I regularly have patients who are addicts.  I regularly have patients who refuse all narcotics even after major surgery and they are clearly in pain.  For the majority of patients, the narcotics work well for pain control in acute situation and they have no trouble transitioning to non-narcotic pain relief.  But I have had a few patients who have not had narcotics before and under my care discover that they like the narcotics and begin asking for them more frequently than I think they need.  I follow the dr. orders whether it’s every 3, 4 or 6 hours.  But when a patient becomes aware of that dosing schedule and starts calling 15 minutes before the next dose or they might not call, but they kind of ask hopefully for the next dose, I have a sinking feeling about those patients. Those are the ones that I think about when I fall asleep at night. 

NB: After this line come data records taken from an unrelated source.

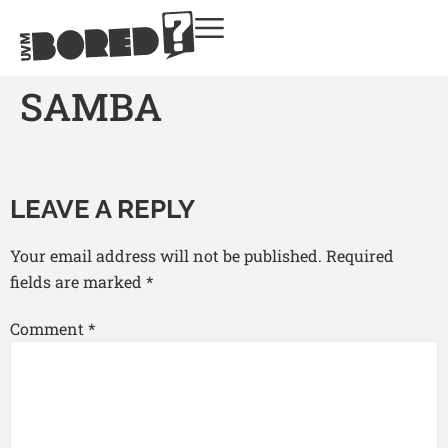
SAMBA
LEAVE A REPLY
Your email address will not be published.
Required
fields are marked
*
Comment
*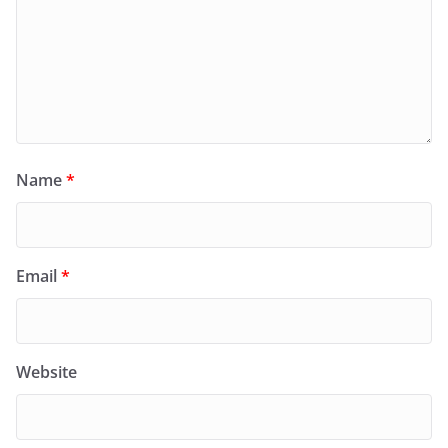
Name
*
Email
*
Website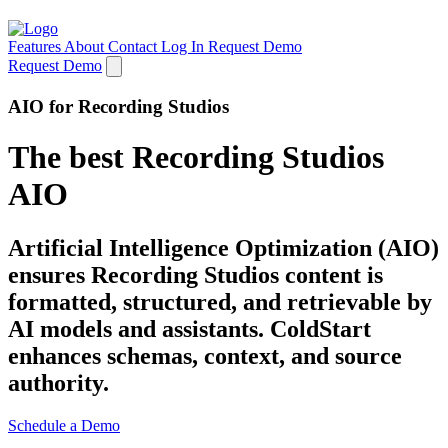
Features
About
Contact
Log In
Request Demo
Request Demo
AIO for Recording Studios
The best Recording Studios
AIO
Artificial Intelligence Optimization (AIO)
ensures Recording Studios content is
formatted, structured, and retrievable by
AI models and assistants. ColdStart
enhances schemas, context, and source
authority.
Schedule a Demo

I took Percocet for my c-sections.  For Vince, I refused it for a long time not because I thought I’d get addicted, but because I thought it would get into my milk for Vince, but I did finally take a dose which did allow me to rest and regain strength.  For Edda, I think I took it right after the surgery for a day without convincing.  Edda took oxy? or vicodin? for 10 days following her spinal fusion.  Of course, I wasn’t worried about her becoming addicted to it because she’s unable to get it herself, it was more important to me that she was comfortable because I think she did not understand what was happening to her.